Data provided section start

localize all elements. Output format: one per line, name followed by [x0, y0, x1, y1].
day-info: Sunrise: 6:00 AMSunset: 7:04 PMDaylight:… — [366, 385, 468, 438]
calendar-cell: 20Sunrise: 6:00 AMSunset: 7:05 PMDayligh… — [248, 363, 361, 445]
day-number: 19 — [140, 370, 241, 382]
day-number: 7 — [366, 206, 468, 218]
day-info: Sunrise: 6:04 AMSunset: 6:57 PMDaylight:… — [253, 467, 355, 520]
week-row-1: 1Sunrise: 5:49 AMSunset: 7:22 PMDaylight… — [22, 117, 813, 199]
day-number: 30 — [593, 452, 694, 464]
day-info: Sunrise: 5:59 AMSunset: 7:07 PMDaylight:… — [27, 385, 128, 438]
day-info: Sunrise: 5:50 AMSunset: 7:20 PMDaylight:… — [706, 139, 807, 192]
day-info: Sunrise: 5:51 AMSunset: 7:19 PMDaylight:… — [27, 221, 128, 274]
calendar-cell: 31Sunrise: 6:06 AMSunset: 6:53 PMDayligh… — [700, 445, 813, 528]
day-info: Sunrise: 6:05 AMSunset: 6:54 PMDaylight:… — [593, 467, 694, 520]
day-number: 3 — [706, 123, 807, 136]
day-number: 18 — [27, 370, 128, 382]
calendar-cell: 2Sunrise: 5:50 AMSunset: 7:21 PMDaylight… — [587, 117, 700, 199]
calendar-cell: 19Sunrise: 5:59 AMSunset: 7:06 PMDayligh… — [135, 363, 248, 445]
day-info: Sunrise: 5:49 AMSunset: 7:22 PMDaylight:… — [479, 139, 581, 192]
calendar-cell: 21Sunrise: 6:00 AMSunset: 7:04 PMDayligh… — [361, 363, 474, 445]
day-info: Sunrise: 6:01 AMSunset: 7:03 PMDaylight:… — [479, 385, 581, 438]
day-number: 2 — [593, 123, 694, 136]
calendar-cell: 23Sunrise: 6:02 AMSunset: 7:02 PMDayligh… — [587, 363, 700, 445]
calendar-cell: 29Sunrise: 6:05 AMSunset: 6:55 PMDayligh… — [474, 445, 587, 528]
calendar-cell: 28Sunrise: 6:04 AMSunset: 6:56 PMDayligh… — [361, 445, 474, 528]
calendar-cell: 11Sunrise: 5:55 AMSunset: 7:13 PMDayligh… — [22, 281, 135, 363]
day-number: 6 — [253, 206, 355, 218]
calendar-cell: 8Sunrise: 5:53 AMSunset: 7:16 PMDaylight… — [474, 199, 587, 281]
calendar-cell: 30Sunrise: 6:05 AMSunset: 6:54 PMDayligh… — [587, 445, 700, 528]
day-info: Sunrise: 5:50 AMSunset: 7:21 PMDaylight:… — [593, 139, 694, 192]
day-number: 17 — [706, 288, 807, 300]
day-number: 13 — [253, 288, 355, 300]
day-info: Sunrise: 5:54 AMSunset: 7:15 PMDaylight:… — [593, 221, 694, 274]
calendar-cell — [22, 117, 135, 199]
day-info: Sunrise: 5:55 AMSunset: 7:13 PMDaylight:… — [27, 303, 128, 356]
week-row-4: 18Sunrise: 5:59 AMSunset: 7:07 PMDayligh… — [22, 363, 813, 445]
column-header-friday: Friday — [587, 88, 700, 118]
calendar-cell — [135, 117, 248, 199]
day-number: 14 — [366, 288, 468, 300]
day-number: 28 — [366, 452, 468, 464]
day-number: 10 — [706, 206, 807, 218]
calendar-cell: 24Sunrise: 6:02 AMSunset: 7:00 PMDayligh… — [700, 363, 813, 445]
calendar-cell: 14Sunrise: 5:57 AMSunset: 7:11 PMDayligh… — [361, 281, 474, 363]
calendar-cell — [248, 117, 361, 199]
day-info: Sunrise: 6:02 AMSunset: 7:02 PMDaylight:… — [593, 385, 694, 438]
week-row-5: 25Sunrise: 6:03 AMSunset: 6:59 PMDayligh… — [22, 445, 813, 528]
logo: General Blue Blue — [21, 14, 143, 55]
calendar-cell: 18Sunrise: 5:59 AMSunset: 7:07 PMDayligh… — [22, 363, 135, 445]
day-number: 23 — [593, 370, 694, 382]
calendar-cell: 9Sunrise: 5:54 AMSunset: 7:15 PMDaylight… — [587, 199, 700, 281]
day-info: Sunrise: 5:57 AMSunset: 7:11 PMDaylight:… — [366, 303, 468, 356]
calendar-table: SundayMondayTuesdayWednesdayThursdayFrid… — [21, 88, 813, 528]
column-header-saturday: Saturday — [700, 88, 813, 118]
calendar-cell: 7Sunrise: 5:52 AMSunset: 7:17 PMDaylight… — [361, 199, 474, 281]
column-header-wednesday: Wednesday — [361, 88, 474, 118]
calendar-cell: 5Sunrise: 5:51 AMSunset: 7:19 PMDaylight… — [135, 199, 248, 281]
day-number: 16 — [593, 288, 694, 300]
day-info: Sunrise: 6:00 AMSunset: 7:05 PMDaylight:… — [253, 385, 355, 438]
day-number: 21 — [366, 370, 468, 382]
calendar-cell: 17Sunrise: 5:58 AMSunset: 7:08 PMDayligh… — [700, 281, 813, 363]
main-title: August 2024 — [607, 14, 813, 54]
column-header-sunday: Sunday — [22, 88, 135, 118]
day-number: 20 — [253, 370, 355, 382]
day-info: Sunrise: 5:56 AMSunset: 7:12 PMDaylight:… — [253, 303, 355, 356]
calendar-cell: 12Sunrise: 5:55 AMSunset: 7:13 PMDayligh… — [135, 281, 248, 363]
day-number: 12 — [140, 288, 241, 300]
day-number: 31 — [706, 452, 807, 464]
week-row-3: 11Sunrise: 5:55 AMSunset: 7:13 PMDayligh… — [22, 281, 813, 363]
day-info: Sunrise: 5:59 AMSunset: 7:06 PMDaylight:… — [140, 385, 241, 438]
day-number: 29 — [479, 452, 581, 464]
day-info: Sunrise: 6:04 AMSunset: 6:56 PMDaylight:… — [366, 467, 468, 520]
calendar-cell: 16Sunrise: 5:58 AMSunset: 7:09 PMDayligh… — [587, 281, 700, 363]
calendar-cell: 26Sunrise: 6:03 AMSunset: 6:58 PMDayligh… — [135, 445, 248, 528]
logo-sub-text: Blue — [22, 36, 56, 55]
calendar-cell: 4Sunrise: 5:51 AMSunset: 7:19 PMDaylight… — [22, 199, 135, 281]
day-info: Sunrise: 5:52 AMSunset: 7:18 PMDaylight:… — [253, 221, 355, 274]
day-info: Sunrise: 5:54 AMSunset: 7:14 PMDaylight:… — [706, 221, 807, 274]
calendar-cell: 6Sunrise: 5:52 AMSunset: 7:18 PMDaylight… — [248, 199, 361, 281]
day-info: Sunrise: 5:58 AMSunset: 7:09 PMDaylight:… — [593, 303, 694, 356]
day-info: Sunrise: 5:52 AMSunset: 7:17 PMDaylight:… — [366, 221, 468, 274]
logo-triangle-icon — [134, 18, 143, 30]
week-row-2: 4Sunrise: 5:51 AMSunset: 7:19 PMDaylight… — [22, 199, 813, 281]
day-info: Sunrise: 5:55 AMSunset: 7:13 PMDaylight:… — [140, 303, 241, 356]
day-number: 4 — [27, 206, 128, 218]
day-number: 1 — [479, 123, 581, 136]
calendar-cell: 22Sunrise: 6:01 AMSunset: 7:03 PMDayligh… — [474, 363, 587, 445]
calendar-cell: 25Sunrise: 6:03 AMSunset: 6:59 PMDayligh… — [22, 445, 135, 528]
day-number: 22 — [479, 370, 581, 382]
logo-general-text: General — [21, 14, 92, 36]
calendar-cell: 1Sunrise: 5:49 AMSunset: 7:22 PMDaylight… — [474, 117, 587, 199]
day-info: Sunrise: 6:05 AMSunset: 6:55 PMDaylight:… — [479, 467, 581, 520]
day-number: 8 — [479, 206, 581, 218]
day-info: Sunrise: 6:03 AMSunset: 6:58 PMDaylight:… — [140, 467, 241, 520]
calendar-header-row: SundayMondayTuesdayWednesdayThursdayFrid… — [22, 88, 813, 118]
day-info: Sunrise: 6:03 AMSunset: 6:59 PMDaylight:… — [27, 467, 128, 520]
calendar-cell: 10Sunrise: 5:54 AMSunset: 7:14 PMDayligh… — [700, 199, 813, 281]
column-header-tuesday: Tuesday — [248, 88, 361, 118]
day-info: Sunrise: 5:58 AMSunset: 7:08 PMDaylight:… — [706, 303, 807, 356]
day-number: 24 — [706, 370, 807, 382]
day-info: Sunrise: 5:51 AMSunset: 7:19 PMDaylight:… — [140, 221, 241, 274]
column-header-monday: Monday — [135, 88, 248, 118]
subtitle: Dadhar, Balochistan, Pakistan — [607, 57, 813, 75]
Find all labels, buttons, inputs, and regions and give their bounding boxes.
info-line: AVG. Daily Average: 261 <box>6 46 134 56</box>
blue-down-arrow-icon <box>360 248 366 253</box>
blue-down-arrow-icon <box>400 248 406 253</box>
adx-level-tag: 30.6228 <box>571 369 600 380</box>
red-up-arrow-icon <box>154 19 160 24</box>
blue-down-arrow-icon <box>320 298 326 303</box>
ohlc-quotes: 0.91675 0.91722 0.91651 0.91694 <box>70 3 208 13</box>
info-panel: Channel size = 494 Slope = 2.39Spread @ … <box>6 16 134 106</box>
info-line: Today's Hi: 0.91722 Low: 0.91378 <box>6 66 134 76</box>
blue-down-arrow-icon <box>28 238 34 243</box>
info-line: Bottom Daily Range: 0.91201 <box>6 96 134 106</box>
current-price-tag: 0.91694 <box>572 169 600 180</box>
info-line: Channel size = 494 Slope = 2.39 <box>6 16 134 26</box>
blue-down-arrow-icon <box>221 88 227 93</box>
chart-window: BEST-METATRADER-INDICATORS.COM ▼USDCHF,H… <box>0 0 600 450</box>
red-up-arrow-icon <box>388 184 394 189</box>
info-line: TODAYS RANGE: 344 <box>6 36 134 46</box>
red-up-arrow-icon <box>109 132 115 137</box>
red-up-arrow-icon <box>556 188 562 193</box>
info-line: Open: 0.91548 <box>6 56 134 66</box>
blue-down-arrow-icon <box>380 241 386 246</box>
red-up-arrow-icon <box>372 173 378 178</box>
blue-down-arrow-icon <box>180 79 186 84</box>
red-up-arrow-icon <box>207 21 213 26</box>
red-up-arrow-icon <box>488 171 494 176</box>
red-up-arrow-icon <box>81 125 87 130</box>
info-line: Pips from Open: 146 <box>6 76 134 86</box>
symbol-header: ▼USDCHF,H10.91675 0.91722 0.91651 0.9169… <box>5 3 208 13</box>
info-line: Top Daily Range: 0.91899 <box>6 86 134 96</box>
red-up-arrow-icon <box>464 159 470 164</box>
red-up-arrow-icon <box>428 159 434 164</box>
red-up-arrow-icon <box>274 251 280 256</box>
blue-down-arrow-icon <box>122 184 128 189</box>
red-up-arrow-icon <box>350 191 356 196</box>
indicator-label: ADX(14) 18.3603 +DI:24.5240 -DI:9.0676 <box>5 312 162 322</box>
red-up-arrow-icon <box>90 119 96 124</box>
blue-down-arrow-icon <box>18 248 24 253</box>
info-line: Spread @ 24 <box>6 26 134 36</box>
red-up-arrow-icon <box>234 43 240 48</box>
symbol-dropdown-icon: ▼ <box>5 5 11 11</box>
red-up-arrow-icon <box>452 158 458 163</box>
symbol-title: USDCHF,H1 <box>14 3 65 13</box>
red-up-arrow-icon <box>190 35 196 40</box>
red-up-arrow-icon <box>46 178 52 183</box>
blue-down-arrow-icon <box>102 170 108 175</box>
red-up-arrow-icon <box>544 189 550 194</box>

Data provided section end

[Aim of the exercise]
Where a line of the records has the string "size", copy that line.

[Written answer]
info-panel: Channel size = 494 Slope = 2.39Spread @ … <box>6 16 134 106</box>
info-line: Channel size = 494 Slope = 2.39 <box>6 16 134 26</box>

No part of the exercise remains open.